If data transmission encryption is configured for one cluster in a pair of trusted clusters, data transmission encryption must also be configured for the peer cluster.

  • true: indicates that the channels are encrypted.
  • false: indicates that the channels are not encrypted.

false

HDFS

dfs.encrypt.data.transfer.algorithm

Indicates the encryption algorithm of the HDFS data transfer channels and the channels for clients to access HDFS. This parameter is available only when dfs.encrypt.data.transfer is set to true.
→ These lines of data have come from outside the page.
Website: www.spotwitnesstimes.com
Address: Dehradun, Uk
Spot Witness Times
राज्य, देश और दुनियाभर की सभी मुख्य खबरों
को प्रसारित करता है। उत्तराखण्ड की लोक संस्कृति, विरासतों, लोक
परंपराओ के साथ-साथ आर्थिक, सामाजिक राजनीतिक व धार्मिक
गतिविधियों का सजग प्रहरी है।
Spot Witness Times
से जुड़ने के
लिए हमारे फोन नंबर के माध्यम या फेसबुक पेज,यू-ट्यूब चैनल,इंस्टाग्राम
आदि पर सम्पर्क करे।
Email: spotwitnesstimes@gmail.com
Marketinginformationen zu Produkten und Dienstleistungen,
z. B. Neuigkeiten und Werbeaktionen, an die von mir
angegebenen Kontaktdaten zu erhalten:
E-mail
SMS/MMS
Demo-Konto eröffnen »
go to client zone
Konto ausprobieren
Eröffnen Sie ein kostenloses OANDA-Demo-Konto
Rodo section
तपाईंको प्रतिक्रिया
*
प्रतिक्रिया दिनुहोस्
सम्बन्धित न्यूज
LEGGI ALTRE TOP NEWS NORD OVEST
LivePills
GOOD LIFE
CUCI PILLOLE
  • 3des: default value, which indicates that the 3DES algorithm is used to encrypt data.
  • rc4: indicates that the RC4 algorithm is used to encrypt data. This value is not recommended because it may cause security risks.

3des

HDFS

dfs.encrypt.data.transfer.cipher.suites

The password suite for data encryption.

This parameter can be left empty or set to AES/CTR/NoPadding. If this parameter is left empty, the encryption algorithm specified by dfs.encrypt.data.transfer.algorithm is used to encrypt data.

AES/CTR/NoPadding

HBase

hbase.rpc.protection

Whether to encrypt HBase channels, including the RPC channels for HBase clients to access the HBase server and the RPC channels between the HMaster and RegionServer.
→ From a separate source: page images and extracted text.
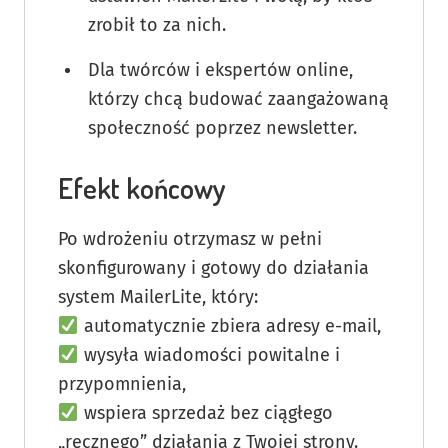
zrobił to za nich.
Dla twórców i ekspertów online,
którzy chcą budować zaangażowaną
społeczność poprzez newsletter.
Efekt końcowy
Po wdrożeniu otrzymasz w pełni
skonfigurowany i gotowy do działania
system MailerLite, który:
automatycznie zbiera adresy e-mail,
wysyła wiadomości powitalne i
przypomnienia,
wspiera sprzedaż bez ciągłego
„ręcznego” działania z Twojej strony.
  • privacy: indicates that the RPC channels are encrypted, and the authentication, integrity, and privacy functions are enabled.
  • integrity: indicates that the RPC channels are not encrypted, and only the authentication and integrity functions are enabled.
  • authentication: indicates that the RPC channels are not encrypted, and only the authentication packet is required. The integrity and privacy are not required.

The privacy mode encrypts transmitted content, including sensitive information such as user tokens. This mode ensures the security of transmitted information, but has a great impact on performance. Compared with the other two modes, this mode reduces the read/write performance by about 60%.
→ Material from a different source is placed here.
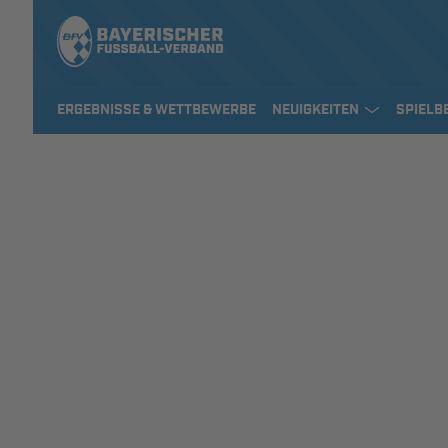
ERGEBNISSE & WETTBEWERBE
NEUIGKEITEN
SPIELB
Modify the configuration based on the enterprise security requirements. The configuration items on the client and server must be the same.

  • Security mode: privacy
  • Normal mode: authentication

Setting the Maximum Number of Concurrent Web Connections

To ensure web server reliability, new connections are rejected when the number of user connections reaches a specific threshold. This prevents DDOS attacks and service unavailability caused by too many users accessing the web server at the same time.

On FusionInsight Manager, choose Cluster > Services > Target service name. Click Configurations and then All Configurations. Enter the parameter name in the search box and restart the corresponding service for the configuration to take effect.

Table 2 Parameter description

Service

Parameter

Description

Default Value

HDFS/Yarn

hadoop.http.server.MaxRequests

Specifies the maximum number of concurrent web connections of each component.

2000

Spark/Spark2x

spark.connection.maxRequest

Specifies the maximum number of request connections of JobHistory.

5000